Skip to content

ADR 0014: Parent deny rules are immutable in policy merge

  • Status: accepted
  • Date: 2026-04-10

Context

AGT supports folder-level governance policies where child directories can refine or specialize parent policies. During merge, a child rule with override: true and the same name as a parent rule replaces the parent. This raises a security question: should a child policy be able to override a parent deny rule with an allow?

In Azure Policy, deny assignments are immutable at a given scope. XACML deny-overrides is a standard combining algorithm that prevents lower-priority allow rules from defeating higher-scoped denies. The principle is the same: security-critical restrictions set at a higher organizational level should not be circumventable by more specific policies.

Without this invariant, a team-level governance.yaml could neutralize an org-level deny by declaring override: true with a higher priority, defeating the purpose of centralized security governance.

Decision

Parent deny rules cannot be overridden by child rules during folder-level policy merge. When a child rule declares override: true with the same name as a parent deny rule, the child rule is silently dropped and a warning is logged. The parent deny remains in effect regardless of the child's priority value.

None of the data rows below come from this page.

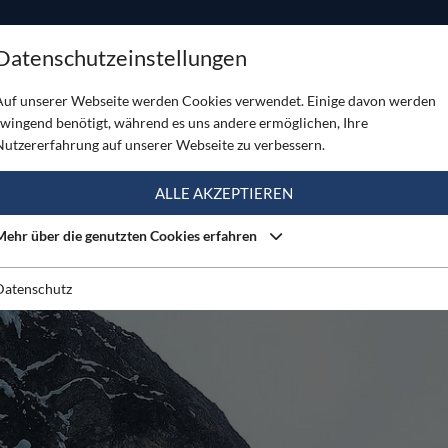
ODUKTE
TOUREN
SERVICE
SHOP
MAGAZINE
Datenschutzeinstellungen
er!
Auf unserer Webseite werden Cookies verwendet. Einige davon werden
zwingend benötigt, während es uns andere ermöglichen, Ihre
Nutzererfahrung auf unserer Webseite zu verbessern.
ALLE AKZEPTIEREN
Mehr über die genutzten Cookies erfahren
Datenschutz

This invariant is enforced in the merge_policies() function and is tested by the spec conformance suite.

Consequences

Organizations can set security boundaries at the root level with confidence that no subdirectory policy can weaken them. The tradeoff is reduced flexibility: if a team legitimately needs an exception to an org-level deny, the exception must be granted at the org level itself (by modifying the parent policy), not worked around at the team level. This is intentional and follows the principle of least surprise for security-critical governance.